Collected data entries
____
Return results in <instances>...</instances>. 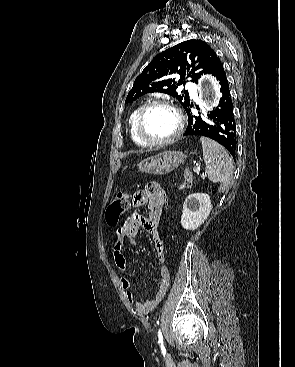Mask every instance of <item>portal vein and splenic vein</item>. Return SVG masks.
<instances>
[{"label": "portal vein and splenic vein", "mask_w": 295, "mask_h": 367, "mask_svg": "<svg viewBox=\"0 0 295 367\" xmlns=\"http://www.w3.org/2000/svg\"><path fill=\"white\" fill-rule=\"evenodd\" d=\"M193 172L196 173L197 175L200 174V171H199V169L197 167H194L193 168Z\"/></svg>", "instance_id": "obj_1"}]
</instances>
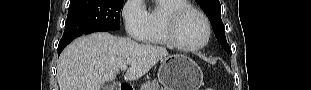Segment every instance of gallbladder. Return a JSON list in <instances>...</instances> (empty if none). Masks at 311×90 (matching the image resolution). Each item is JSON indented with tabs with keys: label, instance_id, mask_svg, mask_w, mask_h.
<instances>
[{
	"label": "gallbladder",
	"instance_id": "1",
	"mask_svg": "<svg viewBox=\"0 0 311 90\" xmlns=\"http://www.w3.org/2000/svg\"><path fill=\"white\" fill-rule=\"evenodd\" d=\"M103 90H113L115 87L114 85H111V84H105L103 85Z\"/></svg>",
	"mask_w": 311,
	"mask_h": 90
}]
</instances>
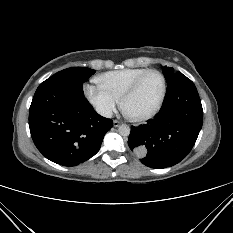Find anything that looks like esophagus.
<instances>
[{
	"label": "esophagus",
	"instance_id": "obj_1",
	"mask_svg": "<svg viewBox=\"0 0 233 233\" xmlns=\"http://www.w3.org/2000/svg\"><path fill=\"white\" fill-rule=\"evenodd\" d=\"M119 125H120V121H118V120L113 121V126L114 127H118Z\"/></svg>",
	"mask_w": 233,
	"mask_h": 233
}]
</instances>
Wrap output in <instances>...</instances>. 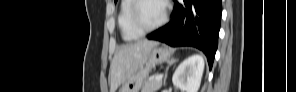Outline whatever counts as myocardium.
Returning <instances> with one entry per match:
<instances>
[{"label": "myocardium", "instance_id": "1", "mask_svg": "<svg viewBox=\"0 0 296 92\" xmlns=\"http://www.w3.org/2000/svg\"><path fill=\"white\" fill-rule=\"evenodd\" d=\"M146 1H148V0L134 1L132 8H131V12H130V22H131L132 26L142 34L149 33L151 31H154V30L160 28L161 26H163L166 23V21L168 19L167 3L165 1H160L164 7V12H163L162 18L156 24H154L152 26H145L140 19L139 13H140V9H141L142 4Z\"/></svg>", "mask_w": 296, "mask_h": 92}]
</instances>
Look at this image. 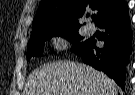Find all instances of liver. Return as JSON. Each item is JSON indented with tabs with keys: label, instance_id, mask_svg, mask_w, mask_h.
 Instances as JSON below:
<instances>
[{
	"label": "liver",
	"instance_id": "obj_1",
	"mask_svg": "<svg viewBox=\"0 0 135 95\" xmlns=\"http://www.w3.org/2000/svg\"><path fill=\"white\" fill-rule=\"evenodd\" d=\"M23 95H117L113 80L94 68L74 62H53L33 71Z\"/></svg>",
	"mask_w": 135,
	"mask_h": 95
}]
</instances>
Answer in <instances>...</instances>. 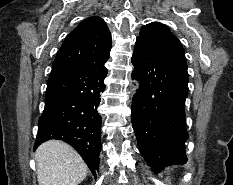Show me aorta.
<instances>
[{"label":"aorta","mask_w":233,"mask_h":185,"mask_svg":"<svg viewBox=\"0 0 233 185\" xmlns=\"http://www.w3.org/2000/svg\"><path fill=\"white\" fill-rule=\"evenodd\" d=\"M136 88H139V82L138 81L136 82Z\"/></svg>","instance_id":"aorta-1"}]
</instances>
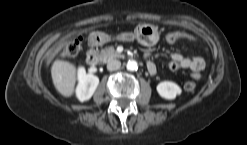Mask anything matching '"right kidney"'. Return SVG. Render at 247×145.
Masks as SVG:
<instances>
[{
	"label": "right kidney",
	"instance_id": "right-kidney-1",
	"mask_svg": "<svg viewBox=\"0 0 247 145\" xmlns=\"http://www.w3.org/2000/svg\"><path fill=\"white\" fill-rule=\"evenodd\" d=\"M77 75L79 83L76 88V96L81 102L88 101L98 87L99 78L93 74H86L83 67L78 69Z\"/></svg>",
	"mask_w": 247,
	"mask_h": 145
}]
</instances>
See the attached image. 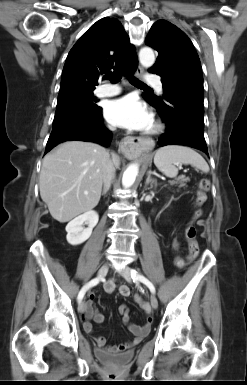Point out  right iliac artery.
Listing matches in <instances>:
<instances>
[{"label":"right iliac artery","instance_id":"82829eb1","mask_svg":"<svg viewBox=\"0 0 247 385\" xmlns=\"http://www.w3.org/2000/svg\"><path fill=\"white\" fill-rule=\"evenodd\" d=\"M99 281H100V278H94V279H92L90 282H88V283H87V284L80 290V292H79V294H78V297H77L78 302H80V301L83 299V297H84L86 291H87L89 288H91V287L97 285V284L99 283Z\"/></svg>","mask_w":247,"mask_h":385}]
</instances>
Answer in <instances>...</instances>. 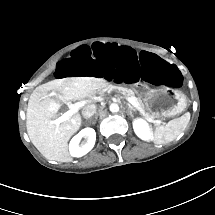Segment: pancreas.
<instances>
[{
  "label": "pancreas",
  "instance_id": "obj_1",
  "mask_svg": "<svg viewBox=\"0 0 215 215\" xmlns=\"http://www.w3.org/2000/svg\"><path fill=\"white\" fill-rule=\"evenodd\" d=\"M112 91L118 92V93L122 94L124 97H135L137 107L136 108L132 107V108H134L135 110L136 109L139 110L140 113L143 115V117L147 120L155 119L154 115H151L149 112H147L143 101L140 98L136 97L134 92L128 88L107 84L105 87L97 90V93L100 97H103L105 95V93H110Z\"/></svg>",
  "mask_w": 215,
  "mask_h": 215
}]
</instances>
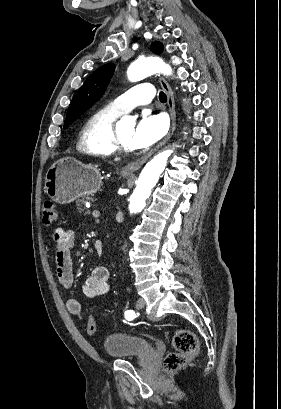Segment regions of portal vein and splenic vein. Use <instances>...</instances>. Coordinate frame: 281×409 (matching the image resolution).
Masks as SVG:
<instances>
[{
  "mask_svg": "<svg viewBox=\"0 0 281 409\" xmlns=\"http://www.w3.org/2000/svg\"><path fill=\"white\" fill-rule=\"evenodd\" d=\"M100 211H101V208L99 207V206H96L95 208H94V211H93V216H94V218L95 219H100L101 218V213H100Z\"/></svg>",
  "mask_w": 281,
  "mask_h": 409,
  "instance_id": "1",
  "label": "portal vein and splenic vein"
}]
</instances>
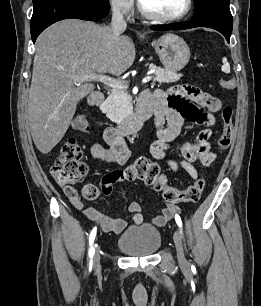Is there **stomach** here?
I'll return each mask as SVG.
<instances>
[{
    "mask_svg": "<svg viewBox=\"0 0 261 306\" xmlns=\"http://www.w3.org/2000/svg\"><path fill=\"white\" fill-rule=\"evenodd\" d=\"M154 47L165 69L180 71L190 59V50L186 42L173 33H167L154 40Z\"/></svg>",
    "mask_w": 261,
    "mask_h": 306,
    "instance_id": "stomach-1",
    "label": "stomach"
}]
</instances>
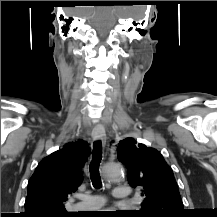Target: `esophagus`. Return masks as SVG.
<instances>
[{
	"label": "esophagus",
	"mask_w": 217,
	"mask_h": 217,
	"mask_svg": "<svg viewBox=\"0 0 217 217\" xmlns=\"http://www.w3.org/2000/svg\"><path fill=\"white\" fill-rule=\"evenodd\" d=\"M92 138L96 141L101 140L103 144H105V139H106L105 128L100 124L96 125L92 130Z\"/></svg>",
	"instance_id": "34e87169"
}]
</instances>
____
> [TASK DIRECTIONS]:
Print exactly the lines from the one containing "Segment regions of" through the last line of the records, both included, and leave out the pictures.

> [RESULT FOR THIS TASK]:
Segment regions of portal vein and splenic vein. Use <instances>...</instances>. Coordinate frame: 281×409 (matching the image resolution).
Masks as SVG:
<instances>
[{
  "mask_svg": "<svg viewBox=\"0 0 281 409\" xmlns=\"http://www.w3.org/2000/svg\"><path fill=\"white\" fill-rule=\"evenodd\" d=\"M100 211H101V208L99 207V206H96L95 208H94V211H93V216H94V218L95 219H100L101 218V213H100Z\"/></svg>",
  "mask_w": 281,
  "mask_h": 409,
  "instance_id": "1",
  "label": "portal vein and splenic vein"
}]
</instances>
Is there **stomach** here?
I'll return each mask as SVG.
<instances>
[{
    "mask_svg": "<svg viewBox=\"0 0 261 306\" xmlns=\"http://www.w3.org/2000/svg\"><path fill=\"white\" fill-rule=\"evenodd\" d=\"M154 47L165 69L180 71L190 59V50L186 42L173 33H167L154 40Z\"/></svg>",
    "mask_w": 261,
    "mask_h": 306,
    "instance_id": "stomach-1",
    "label": "stomach"
}]
</instances>
Target: `esophagus`. Return masks as SVG.
<instances>
[{
	"label": "esophagus",
	"mask_w": 217,
	"mask_h": 217,
	"mask_svg": "<svg viewBox=\"0 0 217 217\" xmlns=\"http://www.w3.org/2000/svg\"><path fill=\"white\" fill-rule=\"evenodd\" d=\"M92 138L96 141L101 140L103 144H105V139H106L105 128L100 124L96 125L92 130Z\"/></svg>",
	"instance_id": "34e87169"
}]
</instances>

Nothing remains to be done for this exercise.